*WORK ORDER*
Pictures aside, please retype the whole listing word for word.

*** DATA FOR THE TASK Section Begins ***

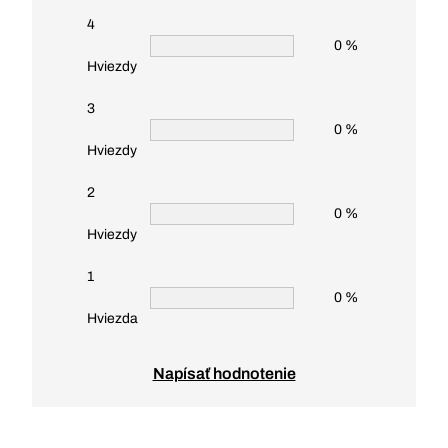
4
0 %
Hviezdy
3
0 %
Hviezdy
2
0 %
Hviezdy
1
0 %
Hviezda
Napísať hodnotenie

*** DATA FOR THE TASK Section Ends ***

*WRITTEN SOLUTION*
4
0 %
Hviezdy
3
0 %
Hviezdy
2
0 %
Hviezdy
1
0 %
Hviezda
Napísať hodnotenie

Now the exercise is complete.